The Post has everything the Academy loves, great actors, great director, exceptional screenplay based on historical subject matter, an urgent timely theme, and in its own way, allows the film industry to collectively speak out against the monster in the Oval Office. The film offers the industry the chance to say the President and the government are wrong, have been wrong before.

The film will ask the most important questions about the necessity of a free press, both in the past, and the urgency of one today. With a narcissistic liar like Trump in office we need a free, truthful press more than ever. How can a nation of people trust their government when it is known that government conceals their actions and information from the very people who vote them into office? Those same people can never consent to a governments actions if they are not properly informed. That is at the heart of the Spielberg film, that and the duty of the press to do the right thing. It is my fervent hope The Post reminds all Americans that government has no place in the reporting of the news. None. The news agencies have every right, and it is their duty to report the facts, but the facts do not always favour the politicians.

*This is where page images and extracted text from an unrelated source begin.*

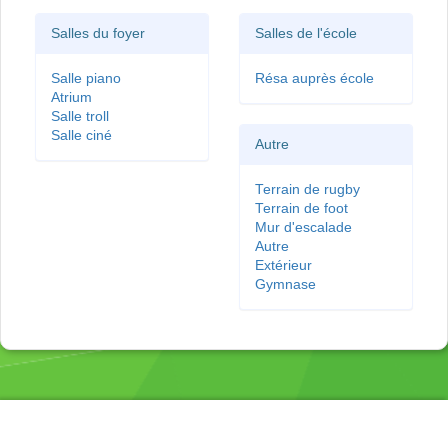
Salles du foyer
Salles de l'école
Salle piano
Résa auprès école
Atrium
Salle troll
Salle ciné
Autre
Terrain de rugby
Terrain de foot
Mur d'escalade
Autre
Extérieur
Gymnase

The Post will be a great film, how can it not be with the talent involved and their passion for the material? I know, Munich (2005) was pegged to win Best Picture and Best Director, and did not, but it was still a great film. I believe The Post will speak with integrity, honesty and great passion to its subject, and the Academy will recognize this, honouring it with a slew of nominations and, very likely, Best Picture. Whether Spielberg wins Best Director or not depends on whether voters believe his achievement to be greater than that of Christopher Nolan for Dunkirk or Del Toro for The Shape of Water, but if I were a betting man, I would put my money on Spielberg winning his third.